WORK INSTRUCTIONS | Please set down each entry exactly, omitting any picture it holds.

RAW DATA Start Marker

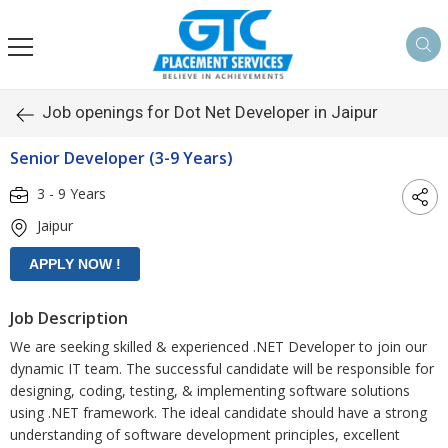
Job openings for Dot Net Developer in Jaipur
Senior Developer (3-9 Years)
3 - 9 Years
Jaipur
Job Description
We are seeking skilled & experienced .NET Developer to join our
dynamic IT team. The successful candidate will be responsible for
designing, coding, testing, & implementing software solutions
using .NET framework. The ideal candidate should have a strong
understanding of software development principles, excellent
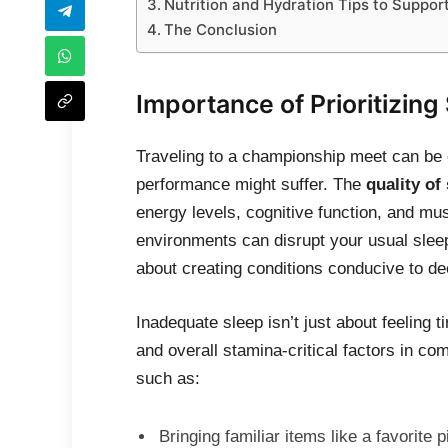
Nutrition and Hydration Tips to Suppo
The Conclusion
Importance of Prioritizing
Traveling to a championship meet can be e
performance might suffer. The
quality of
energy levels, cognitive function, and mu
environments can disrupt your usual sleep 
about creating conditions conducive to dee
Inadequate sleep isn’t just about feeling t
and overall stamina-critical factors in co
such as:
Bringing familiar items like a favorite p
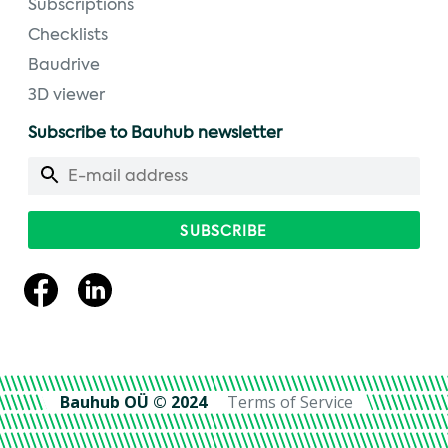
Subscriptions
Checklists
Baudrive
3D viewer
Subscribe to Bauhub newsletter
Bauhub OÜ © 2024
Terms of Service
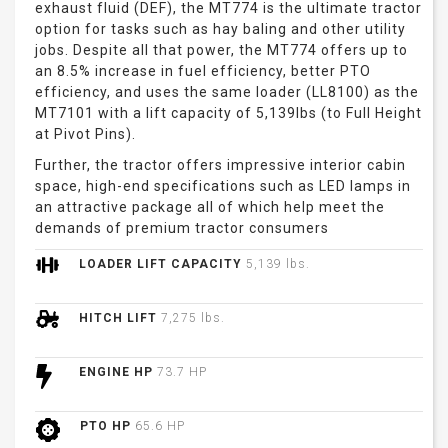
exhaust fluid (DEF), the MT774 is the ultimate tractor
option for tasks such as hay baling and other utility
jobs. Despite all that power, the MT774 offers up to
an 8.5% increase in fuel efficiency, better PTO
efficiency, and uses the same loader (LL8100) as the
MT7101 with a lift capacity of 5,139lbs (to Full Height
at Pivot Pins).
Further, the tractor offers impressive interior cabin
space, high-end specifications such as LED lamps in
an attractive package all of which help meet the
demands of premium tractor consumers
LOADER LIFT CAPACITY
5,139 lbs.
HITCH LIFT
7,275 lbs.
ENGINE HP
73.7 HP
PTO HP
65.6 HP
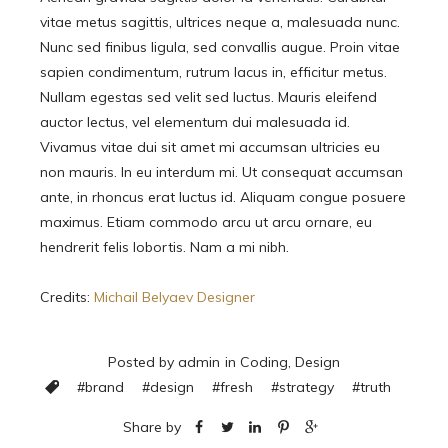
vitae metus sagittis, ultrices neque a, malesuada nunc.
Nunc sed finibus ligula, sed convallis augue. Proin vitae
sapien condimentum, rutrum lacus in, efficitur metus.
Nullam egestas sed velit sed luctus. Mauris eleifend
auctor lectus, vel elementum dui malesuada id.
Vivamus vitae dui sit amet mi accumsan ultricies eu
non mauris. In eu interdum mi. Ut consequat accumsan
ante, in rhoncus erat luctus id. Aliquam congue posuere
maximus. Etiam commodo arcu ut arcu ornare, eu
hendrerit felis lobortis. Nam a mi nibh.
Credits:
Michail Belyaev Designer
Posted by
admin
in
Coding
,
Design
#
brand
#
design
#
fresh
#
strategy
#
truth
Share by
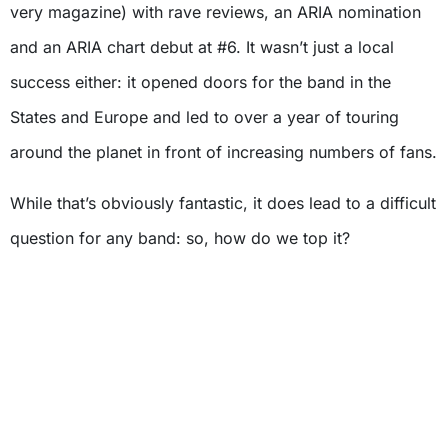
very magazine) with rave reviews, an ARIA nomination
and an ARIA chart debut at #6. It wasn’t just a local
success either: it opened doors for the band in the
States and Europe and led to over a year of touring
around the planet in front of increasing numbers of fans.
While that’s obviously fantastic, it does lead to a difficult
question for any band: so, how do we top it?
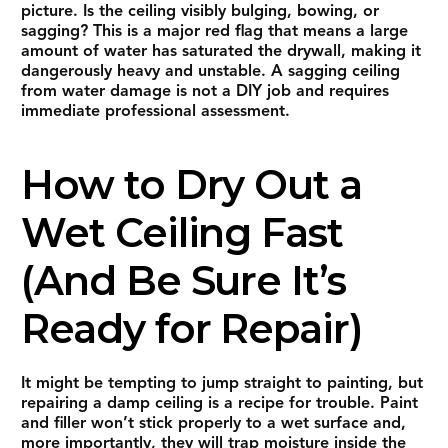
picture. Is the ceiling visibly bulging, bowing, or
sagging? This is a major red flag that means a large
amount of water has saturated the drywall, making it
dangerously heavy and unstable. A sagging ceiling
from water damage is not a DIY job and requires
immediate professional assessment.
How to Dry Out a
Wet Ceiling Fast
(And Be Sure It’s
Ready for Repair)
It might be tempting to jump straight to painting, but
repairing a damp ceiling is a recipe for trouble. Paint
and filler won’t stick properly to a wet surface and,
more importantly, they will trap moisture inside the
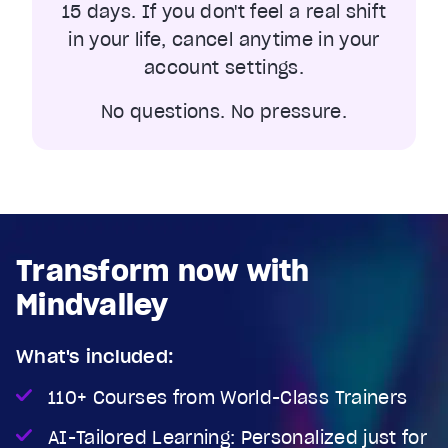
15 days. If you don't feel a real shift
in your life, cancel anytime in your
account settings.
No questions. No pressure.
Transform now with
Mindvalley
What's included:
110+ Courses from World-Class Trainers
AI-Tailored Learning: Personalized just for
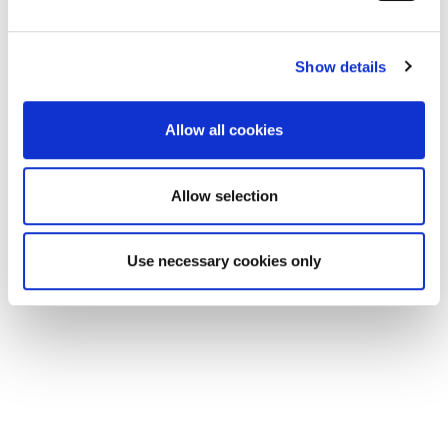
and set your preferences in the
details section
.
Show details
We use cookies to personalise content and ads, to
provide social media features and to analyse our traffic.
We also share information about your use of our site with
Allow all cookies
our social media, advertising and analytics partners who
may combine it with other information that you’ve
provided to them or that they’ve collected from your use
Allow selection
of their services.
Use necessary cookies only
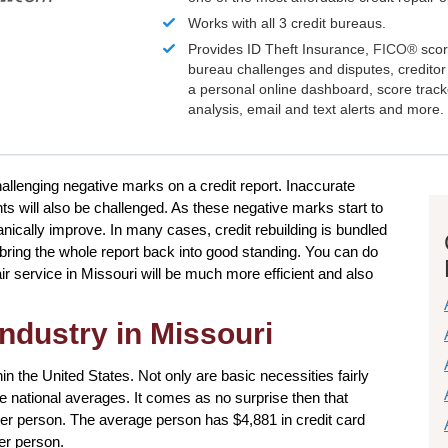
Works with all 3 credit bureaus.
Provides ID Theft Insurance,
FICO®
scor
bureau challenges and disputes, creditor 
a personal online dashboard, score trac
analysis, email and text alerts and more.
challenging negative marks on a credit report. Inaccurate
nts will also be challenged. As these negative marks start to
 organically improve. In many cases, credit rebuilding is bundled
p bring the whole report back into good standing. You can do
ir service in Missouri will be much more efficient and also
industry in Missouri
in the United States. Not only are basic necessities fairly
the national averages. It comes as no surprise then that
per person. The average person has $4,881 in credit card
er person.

RAW DATA End Marker

TASK SOLUTION |
Job openings for Dot Net Developer in Jaipur
Senior Developer (3-9 Years)
3 - 9 Years
Jaipur
Job Description
We are seeking skilled & experienced .NET Developer to join our
dynamic IT team. The successful candidate will be responsible for
designing, coding, testing, & implementing software solutions
using .NET framework. The ideal candidate should have a strong
understanding of software development principles, excellent
Nutrition and Hydration Tips to Suppo
The Conclusion
Importance of Prioritizing
Traveling to a championship meet can be e
performance might suffer. The
quality of
energy levels, cognitive function, and mu
environments can disrupt your usual sleep 
about creating conditions conducive to dee
Inadequate sleep isn’t just about feeling t
and overall stamina-critical factors in co
such as:
Bringing familiar items like a favorite p
Subscriptions
Checklists
Baudrive
3D viewer
Subscribe to Bauhub newsletter
Bauhub OÜ © 2024
Terms of Service
exhaust fluid (DEF), the MT774 is the ultimate tractor
option for tasks such as hay baling and other utility
jobs. Despite all that power, the MT774 offers up to
an 8.5% increase in fuel efficiency, better PTO
efficiency, and uses the same loader (LL8100) as the
MT7101 with a lift capacity of 5,139lbs (to Full Height
at Pivot Pins).
Further, the tractor offers impressive interior cabin
space, high-end specifications such as LED lamps in
an attractive package all of which help meet the
demands of premium tractor consumers
LOADER LIFT CAPACITY
5,139 lbs.
HITCH LIFT
7,275 lbs.
ENGINE HP
73.7 HP
PTO HP
65.6 HP
vitae metus sagittis, ultrices neque a, malesuada nunc.
Nunc sed finibus ligula, sed convallis augue. Proin vitae
sapien condimentum, rutrum lacus in, efficitur metus.
Nullam egestas sed velit sed luctus. Mauris eleifend
auctor lectus, vel elementum dui malesuada id.
Vivamus vitae dui sit amet mi accumsan ultricies eu
non mauris. In eu interdum mi. Ut consequat accumsan
ante, in rhoncus erat luctus id. Aliquam congue posuere
maximus. Etiam commodo arcu ut arcu ornare, eu
hendrerit felis lobortis. Nam a mi nibh.
Credits:
Michail Belyaev Designer
Posted by
admin
in
Coding
,
Design
#
brand
#
design
#
fresh
#
strategy
#
truth
Share by
very magazine) with rave reviews, an ARIA nomination
and an ARIA chart debut at #6. It wasn’t just a local
success either: it opened doors for the band in the
States and Europe and led to over a year of touring
around the planet in front of increasing numbers of fans.
While that’s obviously fantastic, it does lead to a difficult
question for any band: so, how do we top it?
picture. Is the ceiling visibly bulging, bowing, or
sagging? This is a major red flag that means a large
amount of water has saturated the drywall, making it
dangerously heavy and unstable. A sagging ceiling
from water damage is not a DIY job and requires
immediate professional assessment.
How to Dry Out a
Wet Ceiling Fast
(And Be Sure It’s
Ready for Repair)
It might be tempting to jump straight to painting, but
repairing a damp ceiling is a recipe for trouble. Paint
and filler won’t stick properly to a wet surface and,
more importantly, they will trap moisture inside the
15 days. If you don't feel a real shift
in your life, cancel anytime in your
account settings.
No questions. No pressure.
Transform now with
Mindvalley
What's included:
110+ Courses from World-Class Trainers
AI-Tailored Learning: Personalized just for
and set your preferences in the
details section
.
Show details
We use cookies to personalise content and ads, to
provide social media features and to analyse our traffic.
We also share information about your use of our site with
Allow all cookies
our social media, advertising and analytics partners who
may combine it with other information that you’ve
provided to them or that they’ve collected from your use
Allow selection
of their services.
Use necessary cookies only
Works with all 3 credit bureaus.
Provides ID Theft Insurance,
FICO®
scor
bureau challenges and disputes, creditor 
a personal online dashboard, score trac
analysis, email and text alerts and more.
challenging negative marks on a credit report. Inaccurate
nts will also be challenged. As these negative marks start to
 organically improve. In many cases, credit rebuilding is bundled
p bring the whole report back into good standing. You can do
ir service in Missouri will be much more efficient and also
industry in Missouri
in the United States. Not only are basic necessities fairly
the national averages. It comes as no surprise then that
per person. The average person has $4,881 in credit card
er person.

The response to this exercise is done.